Para a doutora em ciências Yara Schaeffer Novelli, a deficiência da educação ambiental explica em parte a falta de mobilização em torno do tema. “Se olharmos os livros didáticos do Brasil e pensarmos que temos manguezal da pontinha norte do Amapá até Laguna, em Santa Catarina, muito pouco está escrito sobre o tema. É impossível que haja consciência se não há sensibilização” afirmou.
Pouco se sabe, por exemplo, da importância dos mangues como proteção contra fenômenos climáticos. Em 1997, a tempestade tropical El Nino atingiu fortemente o Equador, e as áreas de mangue foram as mais preservadas. Foi o que relatou Josep Garip, do FAO (Fundo das Nações Unidas para a Alimentação e Agricultura). Segundo ele, as árvores dos mangues ajudaram a conter a erosão provocada pela violência do mar, das chuvas e do vento. “As áreas que tinham perdido a vegetação foram muito afetadas”, afirmou.
A flora dos mangues não é muito rica, mas é resistente e as raízes servem de abrigo para diversos animais.

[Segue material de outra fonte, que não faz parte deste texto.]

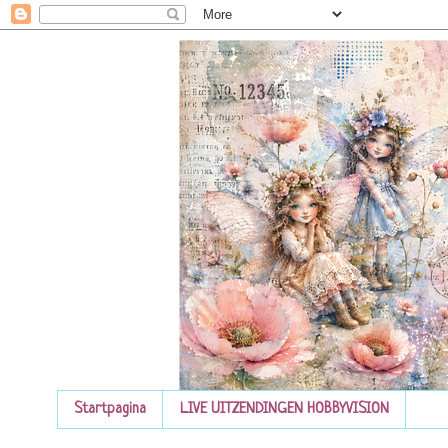
Startpagina
LIVE UITZENDINGEN HOBBYVISION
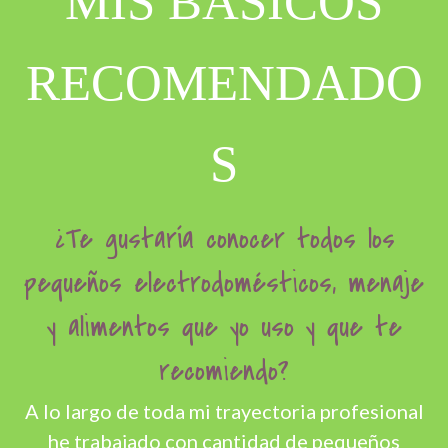
MIS BÁSICOS
RECOMENDADO
S
¿Te gustaría conocer todos los
pequeños electrodomésticos, menaje
y alimentos que yo uso y que te
recomiendo?
A lo largo de toda mi trayectoria profesional
he trabajado con cantidad de pequeños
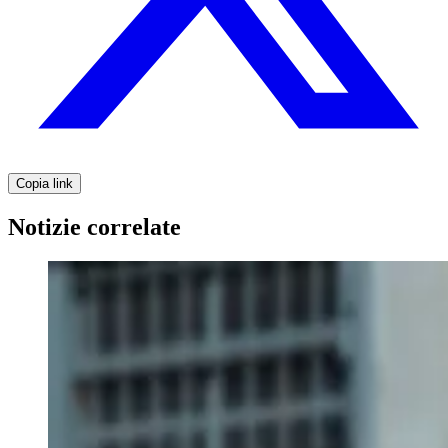
Copia link
Notizie correlate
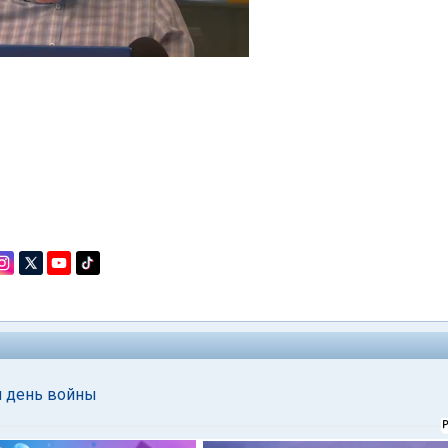
й день войны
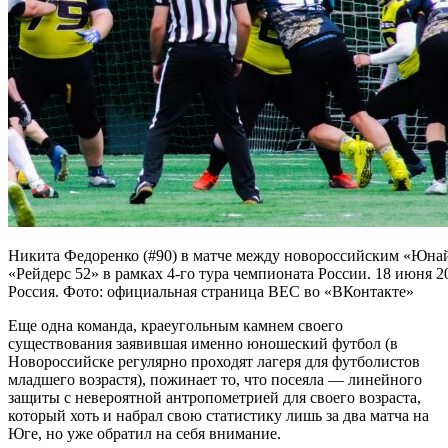
Никита Федоренко (#90) в матче между новороссийским «Юна
«Рейдерс 52» в рамках 4-го тура чемпионата России. 18 июня 20
Россия. Фото: официальная страница ВЕС во «ВКонтакте»
Еще одна команда, краеугольным камнем своего
существования заявившая именно юношеский футбол (в
Новороссийске регулярно проходят лагеря для футболистов
младшего возрастя), пожинает то, что посеяла — линейного
защиты с невероятной антропометрией для своего возраста,
который хоть и набрал свою статистику лишь за два матча на
Юге, но уже обратил на себя внимание.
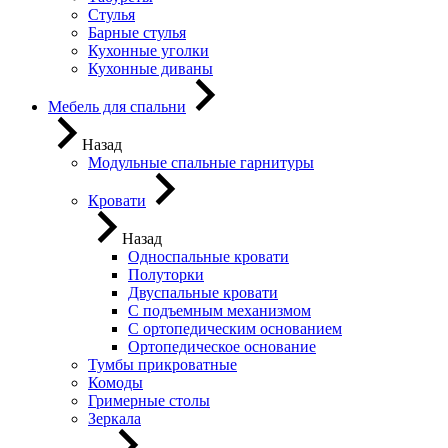
Стулья
Барные стулья
Кухонные уголки
Кухонные диваны
Мебель для спальни
Назад
Модульные спальные гарнитуры
Кровати
Назад
Односпальные кровати
Полуторки
Двуспальные кровати
С подъемным механизмом
С ортопедическим основанием
Ортопедическое основание
Тумбы прикроватные
Комоды
Гримерные столы
Зеркала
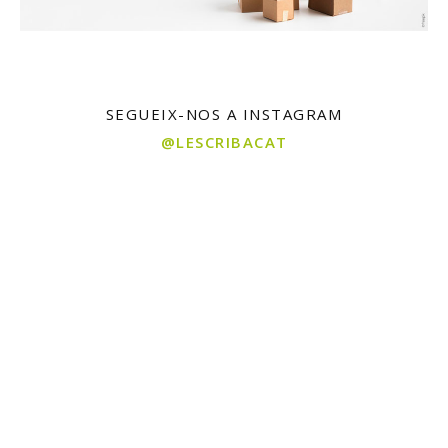
SEGUEIX-NOS A INSTAGRAM
@LESCRIBACAT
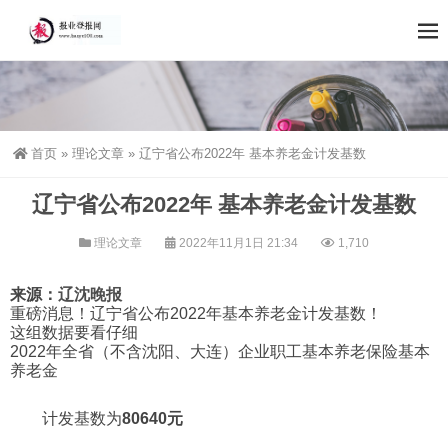
首页
»
理论文章
»
辽宁省公布2022年 基本养老金计发基数
辽宁省公布2022年 基本养老金计发基数
理论文章
2022年11月1日 21:34
1,710
来源：
辽沈晚报
重磅消息！辽宁省公布2022年基本养老金计发基数！
这组数据要看仔细
2022年全省（不含沈阳、大连）企业职工基本养老保险基本
养老金
计发基数为
80640元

O manguezal funciona como um berçário para espécies de água doce e salgada, como o caranguejo e o marisco. O ambiente serve como um refúgio para os animais jovens e uma fonte de alimento para espécies que vivem no mar e visitam o mangue na maré alta. Há também casos como o de cobras que habitam a restinga, ou até Mata Atlântica, mas vão aos manguezais à procura de comida.
Em Maragogipe, na Bahia, existe há cinco anos uma ONG chamada Centromangue, cujo objetivo é preservar o ecossistema e educar a população local. Foi lá que surgiu o grupo Cantarolando. Um dos integrantes, o professor Carlos Antonio Santos de Oliveira, ressalta que a beleza do mangue está nos olhos de quem vê. É este sentimento que pretendem despertar, através da música. “Não é a força bruta nem a fiscalização que podem mudar a consciência de um homem. A fiscalização é importante, mas o instrumento de mudanças virá da educação ambiental”. Apaixonar-se pelo mangue não é difícil. Para a marisqueira Rosalina Souza Almeida, o ecossistema foi motivo de inspiração: “Sou feliz porque nunca enxerguei a lama fedida, mas vi, na lama, uma geração de vida, para sustentar outras vidas, inclusive a minha”.
Valorizar a cultura popular em torno dos manguezais é considerada uma estratégia essencial para a sua preservação. “Nós ficamos preocupados com a extinção dos animais, das plantas. Hoje existe até clonagem, mas você não pode clonar a cultura”, comparou a professora doutora Clarice Panitz, presidente do Encontro.
Um dos personagens do folclore dos manguezais é a “Vovó do Mangue”, uma velhinha que castiga quem não preserva o ecossistema. Carinhosamente associada à figura lendária, a doutora Marta Vanucci (foto) foi homenageada durante o encontro. Ela veio da Itália, onde é vice-presidente da International Society for Mangrove Ecosystems (ISME), e recebeu o título de Vovó do Mangue por sua defesa intransigente deste ecossistema: “Um dos maiores desastres da humanidade é o mosquito da malária. Faço questão de dizer que não há malária nos manguezais. Depois do desmatamento, de serem danificados, é que a malária aparece”. Na opinião de Marta, encontros como o realizado na cidade catarinense aproximam a comunidade científica e a sociedade civil, e são um dos caminhos para transformar a teoria em prática. “Ficou evidente que o ponto-chave no processo de recuperação dos manguezais é o elemento humano”. E deu como exemplo algo que todo ser humano entende: “Seria possível amar os mangues com seus mosquitos ou atoleiros? Claro que sim! Pois amar implica em descobrir os valores do ser amado”.
O I Encontro Interamericano foi realizado junto com o VII Encontro Brasileiro de Educação Ambiental em Áreas de Mangue, e reuniu cerca de 400 pessoas. A versão nacional do evento foi planejada para acontecer a cada dois anos, mas sua última edição aconteceu em 2000, no Pará. Os organizadores atribuíram à falta de recursos o lapso de quatro anos entre o último encontro e este.